AIM OF THE TASK.
Copy the lines running from the one that contains "zona que, en" to the end of the entries below, exactly and with no pictures.

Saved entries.
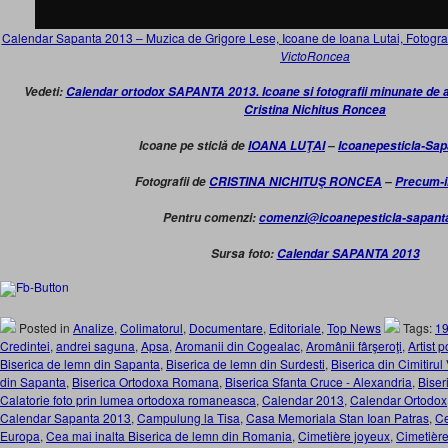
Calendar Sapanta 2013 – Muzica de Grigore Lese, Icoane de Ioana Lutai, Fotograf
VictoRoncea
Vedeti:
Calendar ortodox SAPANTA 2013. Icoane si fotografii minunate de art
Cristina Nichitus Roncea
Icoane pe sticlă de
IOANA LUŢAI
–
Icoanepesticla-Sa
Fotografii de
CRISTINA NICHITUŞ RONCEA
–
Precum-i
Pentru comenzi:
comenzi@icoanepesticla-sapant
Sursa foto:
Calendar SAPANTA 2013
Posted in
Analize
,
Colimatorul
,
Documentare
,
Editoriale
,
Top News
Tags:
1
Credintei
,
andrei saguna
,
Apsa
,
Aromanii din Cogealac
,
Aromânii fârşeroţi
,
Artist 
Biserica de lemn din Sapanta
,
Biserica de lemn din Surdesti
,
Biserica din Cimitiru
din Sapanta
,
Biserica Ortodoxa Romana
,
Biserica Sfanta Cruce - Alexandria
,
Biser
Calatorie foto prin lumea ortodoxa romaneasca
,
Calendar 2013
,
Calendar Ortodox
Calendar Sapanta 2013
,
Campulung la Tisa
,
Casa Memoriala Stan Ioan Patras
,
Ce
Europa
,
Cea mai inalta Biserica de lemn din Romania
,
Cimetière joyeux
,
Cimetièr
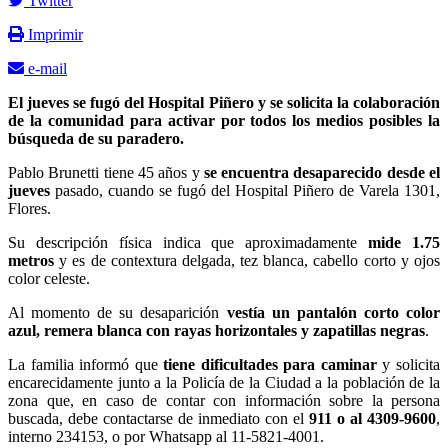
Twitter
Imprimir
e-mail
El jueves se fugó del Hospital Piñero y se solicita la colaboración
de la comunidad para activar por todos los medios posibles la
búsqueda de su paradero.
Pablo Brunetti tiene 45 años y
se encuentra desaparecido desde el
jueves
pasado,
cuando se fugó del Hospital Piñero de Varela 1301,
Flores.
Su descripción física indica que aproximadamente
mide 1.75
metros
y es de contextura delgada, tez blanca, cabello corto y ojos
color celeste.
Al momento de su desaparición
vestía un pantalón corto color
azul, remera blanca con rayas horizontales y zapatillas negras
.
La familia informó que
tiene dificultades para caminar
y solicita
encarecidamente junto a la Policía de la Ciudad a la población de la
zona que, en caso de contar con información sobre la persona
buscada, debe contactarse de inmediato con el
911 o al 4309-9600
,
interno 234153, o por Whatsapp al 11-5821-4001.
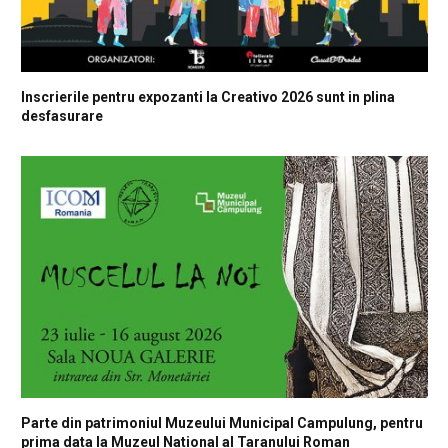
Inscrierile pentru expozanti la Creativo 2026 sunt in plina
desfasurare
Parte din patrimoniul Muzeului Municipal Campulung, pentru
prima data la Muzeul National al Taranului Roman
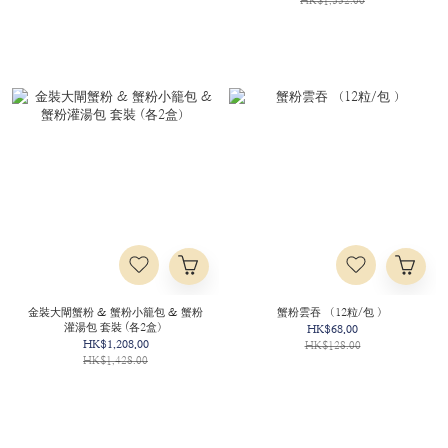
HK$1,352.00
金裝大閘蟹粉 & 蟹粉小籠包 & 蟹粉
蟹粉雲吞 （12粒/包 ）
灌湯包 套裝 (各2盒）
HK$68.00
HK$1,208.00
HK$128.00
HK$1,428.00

ANSWER AREA.
zona que, en caso de contar con información sobre la persona
buscada, debe contactarse de inmediato con el
911 o al 4309-9600
,
interno 234153, o por Whatsapp al 11-5821-4001.
Inscrierile pentru expozanti la Creativo 2026 sunt in plina
desfasurare
Parte din patrimoniul Muzeului Municipal Campulung, pentru
prima data la Muzeul National al Taranului Roman
HK$1,352.00
金裝大閘蟹粉 & 蟹粉小籠包 & 蟹粉
蟹粉雲吞 （12粒/包 ）
灌湯包 套裝 (各2盒）
HK$68.00
HK$1,208.00
HK$128.00
HK$1,428.00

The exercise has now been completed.